As it stands, the program, which Hawaii Energy has run since 2019, has no money left. It is meant to make EV use a viable choice for people with low- to middle-incomes who don’t have access to vehicle chargers at home or at work.
The measure awaits Gov. David Ige’s signature and would go into effect on July 1.
Melissa Miyashiro, managing director of strategy and policy for environmental advocacy group Blue Planet Foundation, told Pacific Business News she is hopeful Ige will sign the “important” bill.
“In the near term, [passage of the bill] means that it will be more affordable for Hawaii businesses and apartment buildings to install EV charging for their customers and residents,” Miyashiro wrote in an email. “And in the long term, it means that we’re preparing Hawaii for the influx of EVs that we expect to see as the auto industry makes announcement after announcement about the pivot to electric transportation.

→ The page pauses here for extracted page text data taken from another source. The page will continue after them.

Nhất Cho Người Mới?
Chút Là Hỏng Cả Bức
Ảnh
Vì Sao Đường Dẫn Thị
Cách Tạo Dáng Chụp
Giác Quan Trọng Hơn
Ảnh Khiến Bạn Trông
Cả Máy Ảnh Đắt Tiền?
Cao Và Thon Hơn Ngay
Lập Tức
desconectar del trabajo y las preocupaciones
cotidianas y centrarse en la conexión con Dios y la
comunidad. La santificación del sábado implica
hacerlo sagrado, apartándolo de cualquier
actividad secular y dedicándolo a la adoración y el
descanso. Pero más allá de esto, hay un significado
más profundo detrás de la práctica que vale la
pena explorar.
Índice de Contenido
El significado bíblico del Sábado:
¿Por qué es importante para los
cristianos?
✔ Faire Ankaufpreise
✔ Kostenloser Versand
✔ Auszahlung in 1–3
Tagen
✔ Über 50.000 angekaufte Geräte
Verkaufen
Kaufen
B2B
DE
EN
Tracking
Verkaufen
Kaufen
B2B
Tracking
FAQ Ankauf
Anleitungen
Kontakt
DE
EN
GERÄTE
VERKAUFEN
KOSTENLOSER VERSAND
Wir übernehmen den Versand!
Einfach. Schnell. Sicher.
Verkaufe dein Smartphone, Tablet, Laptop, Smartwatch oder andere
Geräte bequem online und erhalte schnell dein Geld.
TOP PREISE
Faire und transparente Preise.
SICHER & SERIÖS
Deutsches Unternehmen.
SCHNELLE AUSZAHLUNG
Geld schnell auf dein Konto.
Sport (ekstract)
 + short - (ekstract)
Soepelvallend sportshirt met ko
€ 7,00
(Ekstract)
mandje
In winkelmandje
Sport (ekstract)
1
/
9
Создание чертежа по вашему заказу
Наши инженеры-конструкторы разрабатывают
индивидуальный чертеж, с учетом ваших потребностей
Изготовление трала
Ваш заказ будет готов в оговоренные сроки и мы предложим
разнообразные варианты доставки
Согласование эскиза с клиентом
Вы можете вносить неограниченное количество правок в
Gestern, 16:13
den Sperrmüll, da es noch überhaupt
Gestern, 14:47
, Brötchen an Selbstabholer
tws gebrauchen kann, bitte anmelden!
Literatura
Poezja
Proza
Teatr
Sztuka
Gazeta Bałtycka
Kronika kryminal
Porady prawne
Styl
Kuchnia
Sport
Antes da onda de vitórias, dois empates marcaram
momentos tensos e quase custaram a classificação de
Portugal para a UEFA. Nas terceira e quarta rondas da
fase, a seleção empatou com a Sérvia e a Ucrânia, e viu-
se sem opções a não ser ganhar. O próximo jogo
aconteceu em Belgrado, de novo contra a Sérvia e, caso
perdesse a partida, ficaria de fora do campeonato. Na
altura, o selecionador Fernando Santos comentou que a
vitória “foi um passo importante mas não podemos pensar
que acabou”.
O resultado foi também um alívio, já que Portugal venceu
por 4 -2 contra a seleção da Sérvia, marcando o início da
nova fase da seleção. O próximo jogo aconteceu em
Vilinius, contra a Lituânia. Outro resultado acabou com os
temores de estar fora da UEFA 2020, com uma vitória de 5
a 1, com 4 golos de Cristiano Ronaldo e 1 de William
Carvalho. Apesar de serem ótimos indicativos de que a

“While most EV owners charge their cars at home, that isn’t a viable option for many residents that live in apartment buildings,” she added. “This is a fundamental equity issue in Hawaii because so many residents live in multi-family housing, in part because single-family homes are financially out of reach.”
The rebate, as currently configured, offers $4,500 per new multi-charger Level 2 station where one did not exist, or $35,000 per DC fast-charger where done did not exist, and $3,000 or $28,000 for replacements of existing stations, respectively.